[Dataset entries]
================

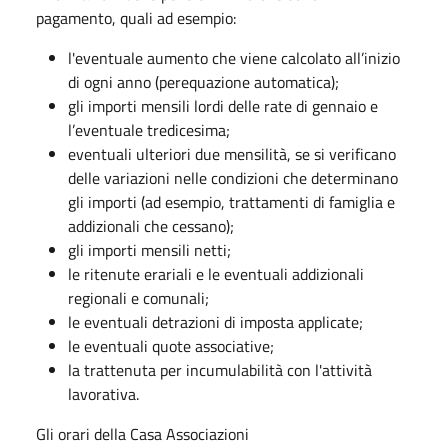
pagamento, quali ad esempio:
l'eventuale aumento che viene calcolato all’inizio
di ogni anno (perequazione automatica);
gli importi mensili lordi delle rate di gennaio e
l’eventuale tredicesima;
eventuali ulteriori due mensilità, se si verificano
delle variazioni nelle condizioni che determinano
gli importi (ad esempio, trattamenti di famiglia e
addizionali che cessano);
gli importi mensili netti;
le ritenute erariali e le eventuali addizionali
regionali e comunali;
le eventuali detrazioni di imposta applicate;
le eventuali quote associative;
la trattenuta per incumulabilità con l'attività
lavorativa.
Gli orari della Casa Associazioni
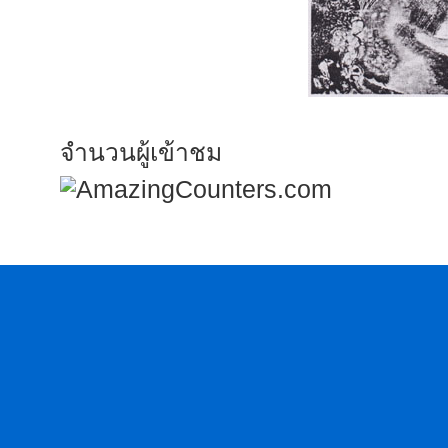
จำนวนผู้เข้าชม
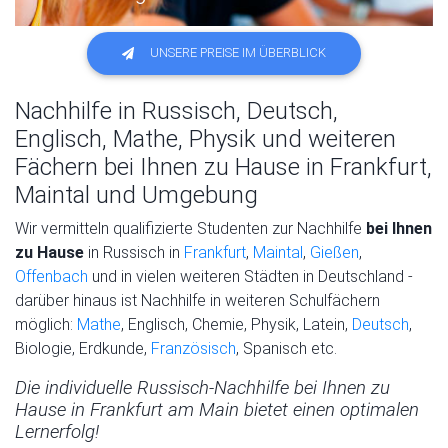
UNSERE PREISE IM ÜBERBLICK
Nachhilfe in Russisch, Deutsch,
Englisch, Mathe, Physik und weiteren
Fächern bei Ihnen zu Hause in Frankfurt,
Maintal und Umgebung
Wir vermitteln qualifizierte Studenten zur Nachhilfe
bei Ihnen
zu Hause
in Russisch in
Frankfurt
,
Maintal
,
Gießen
,
Offenbach
und in vielen weiteren Städten in Deutschland -
darüber hinaus ist Nachhilfe in weiteren Schulfächern
möglich:
Mathe
, Englisch, Chemie, Physik, Latein,
Deutsch
,
Biologie, Erdkunde,
Französisch
, Spanisch etc.
Die individuelle Russisch-Nachhilfe bei Ihnen zu
Hause in Frankfurt am Main bietet einen optimalen
Lernerfolg!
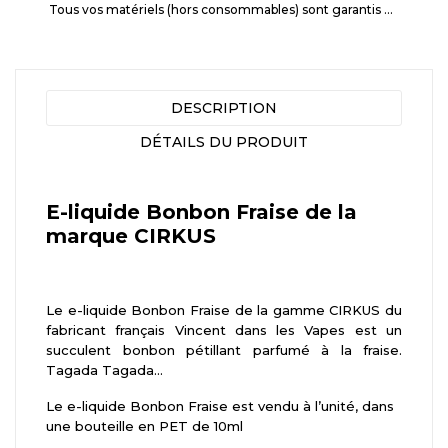
Tous vos matériels (hors consommables) sont garantis 3 mois à partir de la date d'achat
DESCRIPTION
DÉTAILS DU PRODUIT
E-liquide Bonbon Fraise de la
marque CIRKUS
Le e-liquide Bonbon Fraise de la gamme CIRKUS du
fabricant français Vincent dans les Vapes est un
succulent bonbon pétillant parfumé à la fraise.
Tagada Tagada...
Le e-liquide Bonbon Fraise est vendu à l’unité, dans
une bouteille en PET de 10ml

================

Task brief: Working through the entries above, copy every line in which "CIRKUS" is found.

Task result:
marque CIRKUS
Le e-liquide Bonbon Fraise de la gamme CIRKUS du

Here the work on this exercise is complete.